How to best leverage your social team during a brand crisis

Have the recent Pepsi and United coverage ignited reflections on your own past communication crises? If you've worked in social media for long, you've likely had to weather a few storms. Perhaps you were even on the front lines of your company’s channels.

From disgruntled customers to wronged employees, product recalls and media creating more problems than solutions, crises affect communicators across the industry. And although every crisis is quite different, one thing is sure: your internal processes can be just as important to successful issue resolutions as the actual messaging you put out across your channels.

Here are three ways to better educate and integrate with your social team, when your organization is in the midst of a crisis:

1. Make sure everyone hears everything at the same time (or close to it).

All too frequently, the social media team is looped in midway through a crisis or as an aside. If the issue updates are so confidential or sensitive that you can only have a few people in the room with your execs and legal team, make it your Internal PIO or communicator, External PIO or communicator, and your Social Media lead.

2. Set a regular cadence for real-time social media reporting up the ladder.

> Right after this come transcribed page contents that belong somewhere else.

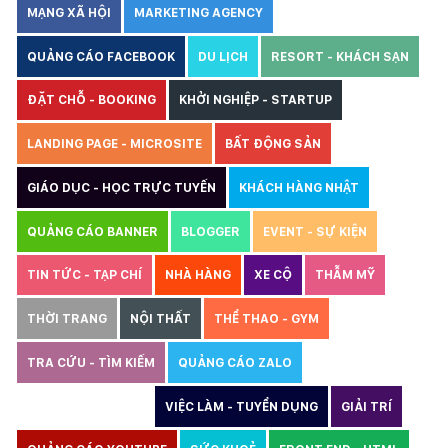
MẠNG XÃ HỘI
MARKETING AGENCY
QUẢNG CÁO FACEBOOK
DU LỊCH
RESORT - KHÁCH SẠN
ĐẶT CHỖ - BOOKING
KHỞI NGHIỆP - STARTUP
LANDING PAGE - MICROSITE
BẤT ĐỘNG SẢN
GIÁO DỤC - HỌC TRỰC TUYẾN
KHÁCH HÀNG NHẬT
QUẢNG CÁO BANNER
BLOGGER
EVENT - SỰ KIỆN
TIN TỨC - TẠP CHÍ
NHÀ HÀNG
XE CỘ
THẪM MỸ
THỜI TRANG
NỘI THẤT
THỂ THAO - GYM
TRA CỨU - TÌM KIẾM
QUẢNG CÁO ZALO
THIẾT KẾ WEBSITE
VIỆC LÀM - TUYỂN DỤNG
GIẢI TRÍ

Your social team is on the front lines of this battle, and as kindling-type comments burst into flames, they'll see the crisis brewing and building in real-time. If you're already in the midst of the crisis, your social team will have their fingers on the pulse of its tone and lifespan.

In a crisis, urgency and authenticity on social media are imperative.

Do you have to change course on your communication strategy because of a few negative social comments? No, but pay attention if the quantity or intensity of those comments start to pick up. Social crises are like a leaky dam - just a few water drops at first, but those drops can very quickly become a flood.

3. Social Media Managers: As comments come in, track for trends, themes, and particularly unique commentary.

You don't have to screen grab and share every negative tweet with your boss, but if you start to feel momentum building in the conversation, flag it. We can guarantee your colleagues would rather live through a few false alarms, than be caught off guard in a serious brand crisis.

Social crises are like a leaky dam - just a few water drops at first, but those drops can very quickly become a flood.

Moreover, use these trends and themes to add to your "living, breathing" FAQ document. You'll likely be working off of leadership- and/or legally-approved corporate messaging. You can add a social media section to that doc, with common questions or issues you're seeing, and/or you can share feedback directly with your team, who may need to adjust their verbiage or positioning in subsequent messages.

So, what?

Communicating in a crisis can be challenging. We don’t often feel like we’ve "won," even if our side is the righteous one. When emotions are running hot and there's a lot at stake, every tweet counts. In a crisis, urgency and authenticity on social media are imperative.

Unfortunately, we're all going to make mistakes. And the next Pepsi or United moment is right around the corner for some unsuspecting brand - perhaps even our own.

As communicators and leaders, take these news stories as an incentive to better integrate and educate your team. When we know better, we can try to do better.